What you should do: Output the records below in full, word for word; pictures do not belong in it.

[Dataset entries]
########
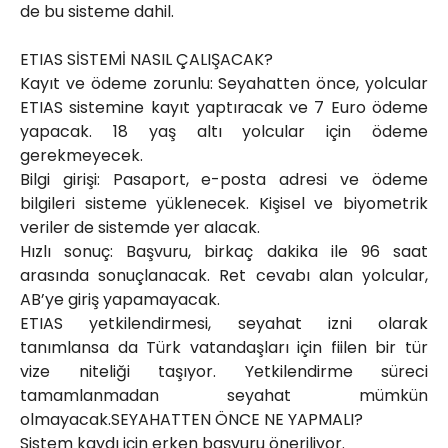
de bu sisteme dahil.
ETIAS SİSTEMİ NASIL ÇALIŞACAK?
Kayıt ve ödeme zorunlu: Seyahatten önce, yolcular
ETIAS sistemine kayıt yaptıracak ve 7 Euro ödeme
yapacak. 18 yaş altı yolcular için ödeme
gerekmeyecek.
Bilgi girişi: Pasaport, e-posta adresi ve ödeme
bilgileri sisteme yüklenecek. Kişisel ve biyometrik
veriler de sistemde yer alacak.
Hızlı sonuç: Başvuru, birkaç dakika ile 96 saat
arasında sonuçlanacak. Ret cevabı alan yolcular,
AB’ye giriş yapamayacak.
ETIAS yetkilendirmesi, seyahat izni olarak
tanımlansa da Türk vatandaşları için fiilen bir tür
vize niteliği taşıyor. Yetkilendirme süreci
tamamlanmadan seyahat mümkün
olmayacak.SEYAHATTEN ÖNCE NE YAPMALI?
Sistem kaydı için erken başvuru öneriliyor.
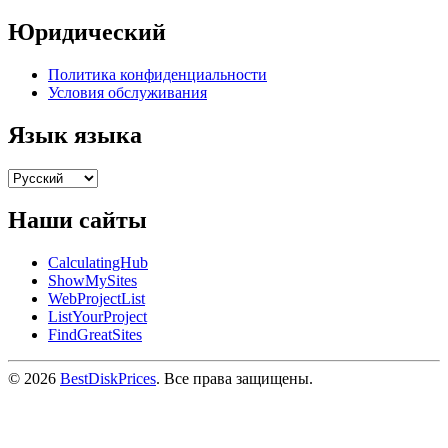
Юридический
Политика конфиденциальности
Условия обслуживания
Язык языка
Наши сайты
CalculatingHub
ShowMySites
WebProjectList
ListYourProject
FindGreatSites
© 2026
BestDiskPrices
. Все права защищены.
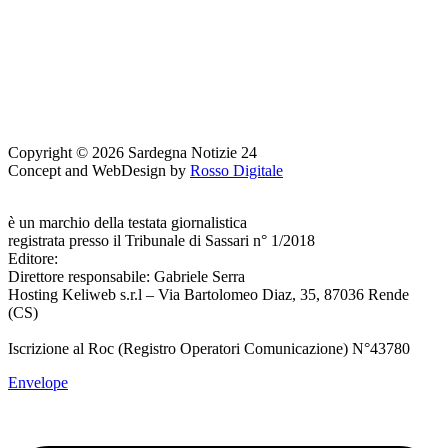
Copyright © 2026 Sardegna Notizie 24
Concept and WebDesign by
Rosso Digitale
www.sardegnanotizie24.it
è un marchio della testata giornalistica
Sardegna Eventi24
registrata presso il Tribunale di Sassari n° 1/2018
Editore:
RossoDigitale S.r.L.s
Direttore responsabile: Gabriele Serra
Hosting Keliweb s.r.l – Via Bartolomeo Diaz, 35, 87036 Rende
(CS)
Iscrizione al Roc (Registro Operatori Comunicazione) N°43780
Envelope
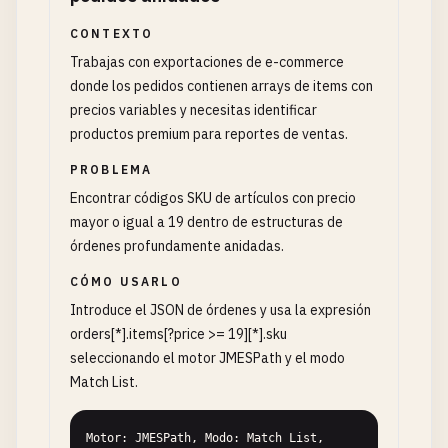
CONTEXTO
Trabajas con exportaciones de e-commerce
donde los pedidos contienen arrays de items con
precios variables y necesitas identificar
productos premium para reportes de ventas.
PROBLEMA
Encontrar códigos SKU de artículos con precio
mayor o igual a 19 dentro de estructuras de
órdenes profundamente anidadas.
CÓMO USARLO
Introduce el JSON de órdenes y usa la expresión
orders[*].items[?price >= 19][*].sku
seleccionando el motor JMESPath y el modo
Match List.
Motor: JMESPath, Modo: Match List, 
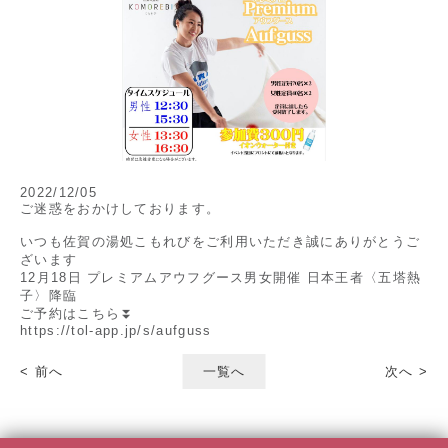
2022/12/05
ご迷惑をおかけしております。
いつも佐賀の湯処こもれびをご利用いただき誠にありがとうご
ざいます
12月18日 プレミアムアウフグース男女開催 日本王者〈五塔熱
子〉降臨
ご予約はこちら⏬
https://tol-app.jp/s/aufguss
< 前へ
一覧へ
次へ >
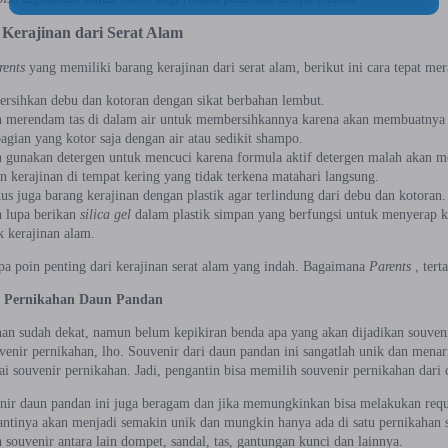
Kerajinan dari Serat Alam
rents
yang memiliki barang kerajinan dari serat alam, berikut ini cara tepat me
rsihkan debu dan kotoran dengan sikat berbahan lembut.
n merendam tas di dalam air untuk membersihkannya karena akan membuatnya 
agian yang kotor saja dengan air atau sedikit shampo.
 gunakan detergen untuk mencuci karena formula aktif detergen malah akan me
 kerajinan di tempat kering yang tidak terkena matahari langsung.
s juga barang kerajinan dengan plastik agar terlindung dari debu dan kotoran.
n lupa berikan
silica gel
dalam plastik simpan yang berfungsi untuk menyerap 
 kerajinan alam.
apa poin penting dari kerajinan serat alam yang indah. Bagaimana
Parents
, tert
r Pernikahan Daun Pandan
han sudah dekat, namun belum kepikiran benda apa yang akan dijadikan souven
uvenir pernikahan, lho. Souvenir dari daun pandan ini sangatlah unik dan mena
i souvenir pernikahan. Jadi, pengantin bisa memilih souvenir pernikahan dari
nir daun pandan ini juga beragam dan jika memungkinkan bisa melakukan requ
antinya akan menjadi semakin unik dan mungkin hanya ada di satu pernikahan s
n souvenir antara lain dompet, sandal, tas, gantungan kunci dan lainnya.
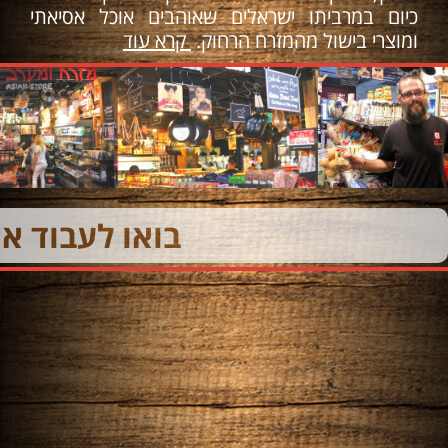
כיום במרביתו ישראלים שאוהבים אוכל אסיאתי
ומוצרי בישול מהמזרח הרחוק.
קרא עוד
בואו לעבוד אי
צמחוני
מתכוני מרקים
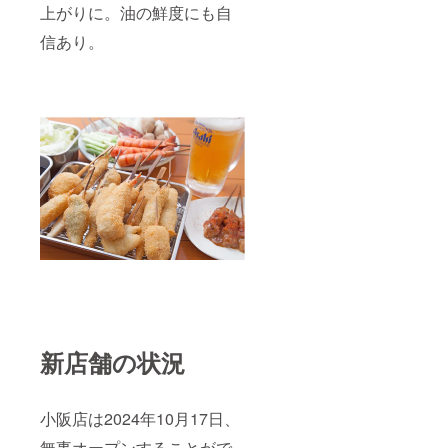
す。デ
上がりに。油の鮮度にも自
パー
ザイン
ティー
は変更
信あり。
参加
になる
は、1支
場合が
援につ
ありま
き2名様
す。 ※
までで
秘伝の
す。 ※
ソース
缶バッ
の発送
ジはラ
は1回の
ンダム
みで
で1種類
す。発
とな
送or店
り、種
舗での
類は選
受け取
べませ
り(八戸
ん。
ノ里本
【ソー
店・小
ス詳
阪店)を
細】 サ
備考欄
イズ：
にご入
150×50
新店舗の状況
力くだ
×50(1
さい。
本) 内容
※缶バッ
量：
ジはラ
260ml
小阪店は2024年10月17日、
ンダム
保存方
で1種類
法：直
無事オープンすることがで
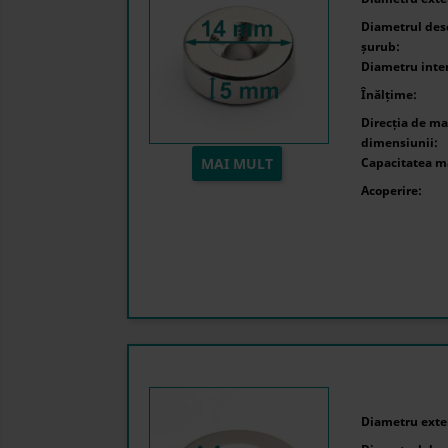
Diametrul desc
șurub:
Diametru inte
Înălțime:
Direcția de ma
dimensiunii:
MAI MULT
Capacitatea m
Acoperire:
Diametru exter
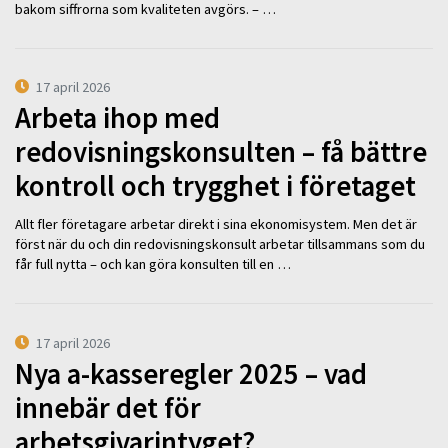
bakom siffrorna som kvaliteten avgörs. – …
17 april 2026
Arbeta ihop med
redovisningskonsulten – få bättre
kontroll och trygghet i företaget
Allt fler företagare arbetar direkt i sina ekonomisystem. Men det är
först när du och din redovisningskonsult arbetar tillsammans som du
får full nytta – och kan göra konsulten till en …
17 april 2026
Nya a-kasseregler 2025 – vad
innebär det för
arbetsgivarintyget?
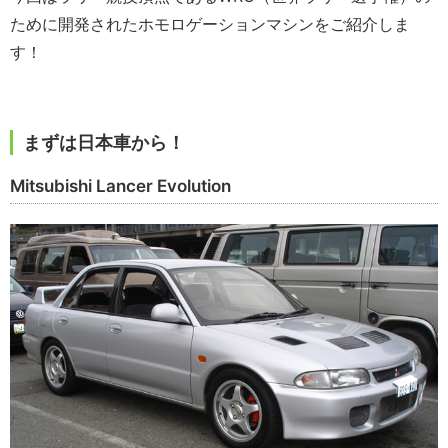
ために開発されたホモロゲーションマシンをご紹介しま
す！
まずは日本車から！
Mitsubishi Lancer Evolution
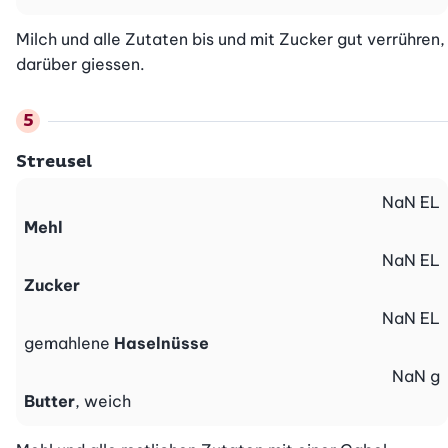
Milch und alle Zutaten bis und mit Zucker gut verrühren, 
darüber giessen.
Streusel
NaN
EL
Mehl
NaN
EL
Zucker
NaN
EL
gemahlene
Haselnüsse
NaN
g
Butter
, weich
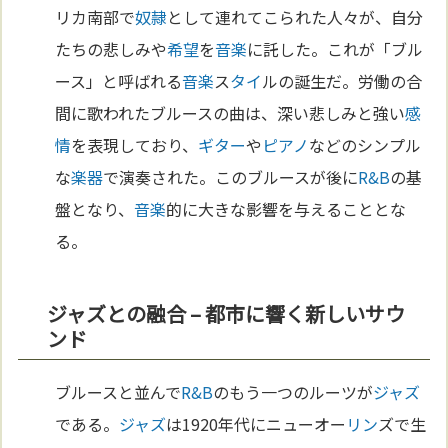
リカ南部で
奴隷
として連れてこられた人々が、自分
たちの悲しみや
希望
を
音楽
に託した。これが「ブル
ース」と呼ばれる
音楽
ス
タイ
ルの誕生だ。労働の合
間に歌われたブルースの曲は、深い悲しみと強い
感
情
を表現しており、
ギター
や
ピアノ
などのシンプル
な
楽器
で演奏された。このブルースが後に
R&B
の基
盤となり、
音楽
的に大きな影響を与えることとな
る。
ジャズとの融合 – 都市に響く新しいサウ
ンド
ブルースと並んで
R&B
のもう一つのルーツが
ジャズ
である。
ジャズ
は1920年代にニューオー
リン
ズで生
########
Answer box:
de bu sisteme dahil.
ETIAS SİSTEMİ NASIL ÇALIŞACAK?
Kayıt ve ödeme zorunlu: Seyahatten önce, yolcular
ETIAS sistemine kayıt yaptıracak ve 7 Euro ödeme
yapacak. 18 yaş altı yolcular için ödeme
gerekmeyecek.
Bilgi girişi: Pasaport, e-posta adresi ve ödeme
bilgileri sisteme yüklenecek. Kişisel ve biyometrik
veriler de sistemde yer alacak.
Hızlı sonuç: Başvuru, birkaç dakika ile 96 saat
arasında sonuçlanacak. Ret cevabı alan yolcular,
AB’ye giriş yapamayacak.
ETIAS yetkilendirmesi, seyahat izni olarak
tanımlansa da Türk vatandaşları için fiilen bir tür
vize niteliği taşıyor. Yetkilendirme süreci
tamamlanmadan seyahat mümkün
olmayacak.SEYAHATTEN ÖNCE NE YAPMALI?
Sistem kaydı için erken başvuru öneriliyor.
Юридический
Политика конфиденциальности
Условия обслуживания
Язык языка
Наши сайты
CalculatingHub
ShowMySites
WebProjectList
ListYourProject
FindGreatSites
© 2026
BestDiskPrices
. Все права защищены.
Copyright © 2026 Sardegna Notizie 24
Concept and WebDesign by
Rosso Digitale
www.sardegnanotizie24.it
è un marchio della testata giornalistica
Sardegna Eventi24
registrata presso il Tribunale di Sassari n° 1/2018
Editore:
RossoDigitale S.r.L.s
Direttore responsabile: Gabriele Serra
Hosting Keliweb s.r.l – Via Bartolomeo Diaz, 35, 87036 Rende
(CS)
Iscrizione al Roc (Registro Operatori Comunicazione) N°43780
Envelope
CONTEXTO
Trabajas con exportaciones de e-commerce
donde los pedidos contienen arrays de items con
precios variables y necesitas identificar
productos premium para reportes de ventas.
PROBLEMA
Encontrar códigos SKU de artículos con precio
mayor o igual a 19 dentro de estructuras de
órdenes profundamente anidadas.
CÓMO USARLO
Introduce el JSON de órdenes y usa la expresión
orders[*].items[?price >= 19][*].sku
seleccionando el motor JMESPath y el modo
Match List.
Motor: JMESPath, Modo: Match List, 
2022/12/05
ご迷惑をおかけしております。
いつも佐賀の湯処こもれびをご利用いただき誠にありがとうご
ざいます
12月18日 プレミアムアウフグース男女開催 日本王者〈五塔熱
子〉降臨
ご予約はこちら⏬
https://tol-app.jp/s/aufguss
< 前へ
一覧へ
次へ >
Kerajinan dari Serat Alam
rents
yang memiliki barang kerajinan dari serat alam, berikut ini cara tepat me
rsihkan debu dan kotoran dengan sikat berbahan lembut.
n merendam tas di dalam air untuk membersihkannya karena akan membuatnya 
agian yang kotor saja dengan air atau sedikit shampo.
 gunakan detergen untuk mencuci karena formula aktif detergen malah akan me
 kerajinan di tempat kering yang tidak terkena matahari langsung.
s juga barang kerajinan dengan plastik agar terlindung dari debu dan kotoran.
n lupa berikan
silica gel
dalam plastik simpan yang berfungsi untuk menyerap 
 kerajinan alam.
apa poin penting dari kerajinan serat alam yang indah. Bagaimana
Parents
, tert
r Pernikahan Daun Pandan
han sudah dekat, namun belum kepikiran benda apa yang akan dijadikan souven
uvenir pernikahan, lho. Souvenir dari daun pandan ini sangatlah unik dan mena
i souvenir pernikahan. Jadi, pengantin bisa memilih souvenir pernikahan dari
nir daun pandan ini juga beragam dan jika memungkinkan bisa melakukan requ
antinya akan menjadi semakin unik dan mungkin hanya ada di satu pernikahan s
n souvenir antara lain dompet, sandal, tas, gantungan kunci dan lainnya.
כיום במרביתו ישראלים שאוהבים אוכל אסיאתי
ומוצרי בישול מהמזרח הרחוק.
קרא עוד
בואו לעבוד אי
צמחוני
מתכוני מרקים
す。デ
上がりに。油の鮮度にも自
パー
ザイン
ティー
は変更
信あり。
参加
になる
は、1支
場合が
援につ
ありま
き2名様
す。 ※
までで
秘伝の
す。 ※
ソース
缶バッ
の発送
ジはラ
は1回の
ンダム
みで
で1種類
す。発
とな
送or店
り、種
舗での
類は選
受け取
べませ
り(八戸
ん。
ノ里本
【ソー
店・小
ス詳
阪店)を
細】 サ
備考欄
イズ：
にご入
150×50
新店舗の状況
力くだ
×50(1
さい。
本) 内容
※缶バッ
量：
ジはラ
260ml
小阪店は2024年10月17日、
ンダム
保存方
で1種類
法：直
無事オープンすることがで
Diametrul desc
șurub:
Diametru inte
Înălțime:
Direcția de ma
dimensiunii:
MAI MULT
Capacitatea m
Acoperire:
Diametru exter
bakom siffrorna som kvaliteten avgörs. – …
17 april 2026
Arbeta ihop med
redovisningskonsulten – få bättre
kontroll och trygghet i företaget
Allt fler företagare arbetar direkt i sina ekonomisystem. Men det är
först när du och din redovisningskonsult arbetar tillsammans som du
får full nytta – och kan göra konsulten till en …
17 april 2026
Nya a-kasseregler 2025 – vad
innebär det för
arbetsgivarintyget?
ために開発されたホモロゲーションマシンをご紹介しま
す！
まずは日本車から！
Mitsubishi Lancer Evolution
Milch und alle Zutaten bis und mit Zucker gut verrühren, 
darüber giessen.
Streusel
NaN
EL
Mehl
NaN
EL
Zucker
NaN
EL
gemahlene
Haselnüsse
NaN
g
Butter
, weich
リカ南部で
奴隷
として連れてこられた人々が、自分
たちの悲しみや
希望
を
音楽
に託した。これが「ブル
ース」と呼ばれる
音楽
ス
タイ
ルの誕生だ。労働の合
間に歌われたブルースの曲は、深い悲しみと強い
感
情
を表現しており、
ギター
や
ピアノ
などのシンプル
な
楽器
で演奏された。このブルースが後に
R&B
の基
盤となり、
音楽
的に大きな影響を与えることとな
る。
ジャズとの融合 – 都市に響く新しいサウ
ンド
ブルースと並んで
R&B
のもう一つのルーツが
ジャズ
である。
ジャズ
は1920年代にニューオー
リン
ズで生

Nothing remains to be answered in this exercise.